|Year : 2012 | Volume
| Issue : 2 | Page : 103-106
Crisponi syndrome: A new mutation in a Saudi family
Osama S El-Assy1, Adnan A Al-Sulaimani2, Abdelfattah A Mujahed1
1 Department of Pediatrics, Neonatal Intensive Care Unit (NICU) Al-Hada Armed Forces Hospital, Taif, Saudi Arabia
2 Department of Pediatrics, College of Medicine, Taif Uinversity, Taif, Saudi Arabia
|Date of Web Publication||13-Sep-2012|
Abdelfattah A Mujahed
Senior Registrar, Department of Pediatrics, NICU, Al-Hada Military Hospital, Taif
Source of Support: None, Conflict of Interest: None
Crisponi syndrome is a rare autosomal recessive disorder caused by mutation in the Cytokine Receptor-Like Factor1 (CRLF1) gene. The cardinal features of this syndrome, which are always evident at birth, consist of muscular contractions of the facial muscles in response to tactile stimuli with trismus simulating tetanic spasm, abundant salivation, major feeding and respiratory difficulties, characteristics dysmorphic features, camptodactyly and hyperthermia. In infancy and childhood they develop progressing kyphoscoliosis and developmental delay. Molecular analysis performed on DNA of our patient (and both parents) showed evidence of a new pathogenetic homozygous mutation never described before in the literature. Our case is one of 9 new mutations found in addition to 29 already described mutations, thus expanding the mutational spectrum of CRLF1 in Crisponi syndrome.
Keywords: Cold induces sweating syndrome (CISS), Crisponi syndrome (CS), CRLF1 gene, hyperthermia
|How to cite this article:|
El-Assy OS, Al-Sulaimani AA, Mujahed AA. Crisponi syndrome: A new mutation in a Saudi family. Saudi J Health Sci 2012;1:103-6
| Birth and Post-Natal History|| |
Baby girl S, a full-term newborn delivered after uneventful pregnancy in Prince Sultan Hospital (Taif, KSA) on 14/9/2011 by Caesarian Section with Apgar Score 9 and 9 at 1 and 5 minutes. At the age of 3 days, the baby was referred to NICU at Al-Hada Military Hospital in Taif because of difficulty in feeding, and also to rule out neonatal sepsis.
| Family History|| |
Consanguineous Saudi Parents (1 st degree cousins). Mother is Gravida 10 Para 8 + 1 with history of 2 male sibling mortalities. One died at home 16 years ago (at age of 6 months) without diagnosis. The other sibling died at home 3 years ago (at age of 3 years) but was diagnosed as Crisponi syndrome in Riyadh Military Hospital (only phonotypical): no genetic study was done for him. He remained till the end of his life with developmental delay, home oxygen and gastrostomy tube feeding.

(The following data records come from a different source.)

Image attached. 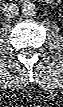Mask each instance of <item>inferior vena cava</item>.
Segmentation results:
<instances>
[{"instance_id": "602c4592", "label": "inferior vena cava", "mask_w": 63, "mask_h": 107, "mask_svg": "<svg viewBox=\"0 0 63 107\" xmlns=\"http://www.w3.org/2000/svg\"><path fill=\"white\" fill-rule=\"evenodd\" d=\"M2 10L6 18H13L18 14L19 7L13 3H7L3 6Z\"/></svg>"}]
</instances>
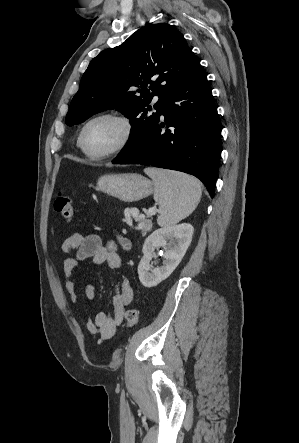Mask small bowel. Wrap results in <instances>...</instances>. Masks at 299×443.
I'll list each match as a JSON object with an SVG mask.
<instances>
[{
    "instance_id": "1",
    "label": "small bowel",
    "mask_w": 299,
    "mask_h": 443,
    "mask_svg": "<svg viewBox=\"0 0 299 443\" xmlns=\"http://www.w3.org/2000/svg\"><path fill=\"white\" fill-rule=\"evenodd\" d=\"M119 241L124 248H129L127 239L119 237ZM60 249L63 253L75 251V256L66 258L63 265L66 277L65 290L75 308L78 296L72 276L74 269L81 261L90 259L94 264H105L114 271L120 269L122 265L121 255L115 244L106 245L96 234L82 235L74 232L62 242ZM85 296L90 301L95 299L94 285H87ZM133 296V288L127 278L123 277L112 299V313L99 312L93 318H88L86 321L87 331L92 335H99L100 342L112 339L117 327L123 321L126 307L133 301Z\"/></svg>"
}]
</instances>
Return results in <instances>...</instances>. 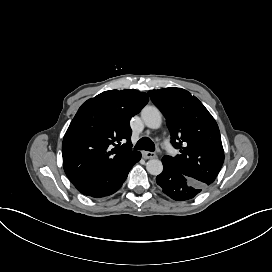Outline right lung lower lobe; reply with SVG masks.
<instances>
[{
    "mask_svg": "<svg viewBox=\"0 0 272 272\" xmlns=\"http://www.w3.org/2000/svg\"><path fill=\"white\" fill-rule=\"evenodd\" d=\"M141 158L138 152L118 166L91 178L79 181L74 186L84 195L102 198L118 191L126 180L132 166Z\"/></svg>",
    "mask_w": 272,
    "mask_h": 272,
    "instance_id": "98d812e1",
    "label": "right lung lower lobe"
}]
</instances>
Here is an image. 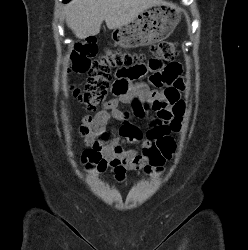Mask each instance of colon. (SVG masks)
<instances>
[{"instance_id":"1","label":"colon","mask_w":248,"mask_h":250,"mask_svg":"<svg viewBox=\"0 0 248 250\" xmlns=\"http://www.w3.org/2000/svg\"><path fill=\"white\" fill-rule=\"evenodd\" d=\"M152 57L148 64L155 72L151 76V83L158 89H163L166 102L172 104L177 112L182 110L180 95L172 87L175 77L167 71L160 72L162 61L172 60L178 54L177 44L173 41H160L151 46ZM146 62L142 53L123 50L120 48L106 49L98 54L97 44L92 41L78 43L72 51L70 71L74 73H88L89 78L83 89L74 88L73 94L87 111H94L106 100L111 85V69L120 68L123 75L129 79L138 78V66ZM157 107L156 103H145L138 99L133 101L134 114L144 116L147 111ZM175 152L174 139L170 133H162L154 138V153L151 164L146 168H159L169 161ZM84 158L92 165L94 152L87 149Z\"/></svg>"}]
</instances>
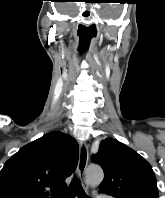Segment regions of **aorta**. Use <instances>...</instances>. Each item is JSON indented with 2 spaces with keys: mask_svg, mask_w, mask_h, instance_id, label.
Listing matches in <instances>:
<instances>
[{
  "mask_svg": "<svg viewBox=\"0 0 165 198\" xmlns=\"http://www.w3.org/2000/svg\"><path fill=\"white\" fill-rule=\"evenodd\" d=\"M104 179V173L100 166L91 165L86 171V182L92 187L99 186Z\"/></svg>",
  "mask_w": 165,
  "mask_h": 198,
  "instance_id": "1",
  "label": "aorta"
}]
</instances>
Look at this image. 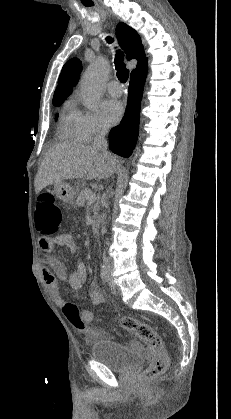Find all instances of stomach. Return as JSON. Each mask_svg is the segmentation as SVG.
I'll list each match as a JSON object with an SVG mask.
<instances>
[{"instance_id":"0dacf381","label":"stomach","mask_w":231,"mask_h":419,"mask_svg":"<svg viewBox=\"0 0 231 419\" xmlns=\"http://www.w3.org/2000/svg\"><path fill=\"white\" fill-rule=\"evenodd\" d=\"M54 191L60 200L72 204L74 203L78 189L70 186L66 182H60L55 184Z\"/></svg>"}]
</instances>
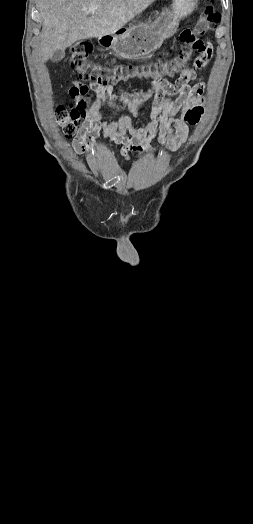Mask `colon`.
<instances>
[{"label":"colon","instance_id":"obj_1","mask_svg":"<svg viewBox=\"0 0 253 524\" xmlns=\"http://www.w3.org/2000/svg\"><path fill=\"white\" fill-rule=\"evenodd\" d=\"M219 21V11L214 5H209L198 18L194 28L190 30L200 36L208 35L217 27ZM201 43L204 42L201 41ZM189 46L190 44H183L182 48L172 55V58L168 59H157L143 64L120 63L107 66L104 65L106 60L104 55L99 57L98 63L93 61L90 58L91 43L88 40H81L72 47L69 64L77 73L78 79L88 82L91 89H110L120 81L130 79L152 80L151 76L153 74L157 76L162 74L164 79L173 76L193 60L192 54L194 52L190 51ZM80 80L73 82L70 92L76 89L81 97L75 99L74 103L69 106H59L56 111L57 123L67 137H72L76 134L80 119L88 113L90 108L89 100L82 95L85 89L81 90L82 82ZM201 114L202 109L195 107L187 113L186 117L189 122L194 124L199 121Z\"/></svg>","mask_w":253,"mask_h":524}]
</instances>
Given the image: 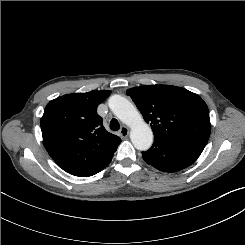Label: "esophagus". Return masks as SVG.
<instances>
[{
    "instance_id": "esophagus-1",
    "label": "esophagus",
    "mask_w": 245,
    "mask_h": 245,
    "mask_svg": "<svg viewBox=\"0 0 245 245\" xmlns=\"http://www.w3.org/2000/svg\"><path fill=\"white\" fill-rule=\"evenodd\" d=\"M119 134L122 138H125L129 134V129L126 126H122L120 131H119Z\"/></svg>"
}]
</instances>
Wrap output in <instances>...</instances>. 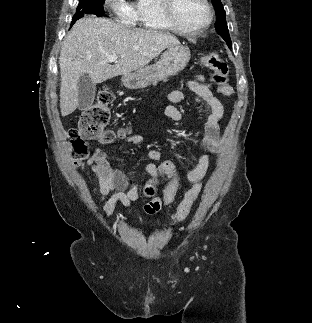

| Clinical Manifestations|| |
A full term baby girl weighing 4.2 kg at birth with 56 cm length, and 35.5 cm head circumference. She was mildly distressed, with O2 saturation 88-94% (FiO2 30% by nasal cannula). Other vital signs were within normal ranges.
FACE : Rounded, chubby with long philtrum, broad nose and anteverted nostrils, increased salivation, frequent startling, with recurrent marked facial muscles contractions with circum-oral cyanosis upon any tactile stimulation, attempts to suction or during crying [Figure 1],[Figure 2],[Figure 3] and [Figure 4].
HANDS : Bilateral camptodactyly with flexion deformities of fingers with ulnar deviation and adducted thumbs [Figure 2] and [Figure 3].
No other abnormalities were detected on other systemic examination.
| Hospital Course|| |
Sepsis was ruled out after septic screening. Baby had initial mild respiratory distress with tetaniform facial muscle contractions, increased salivation and short apneas. The characteristic contractions slowly disappeared when she calmed or slept.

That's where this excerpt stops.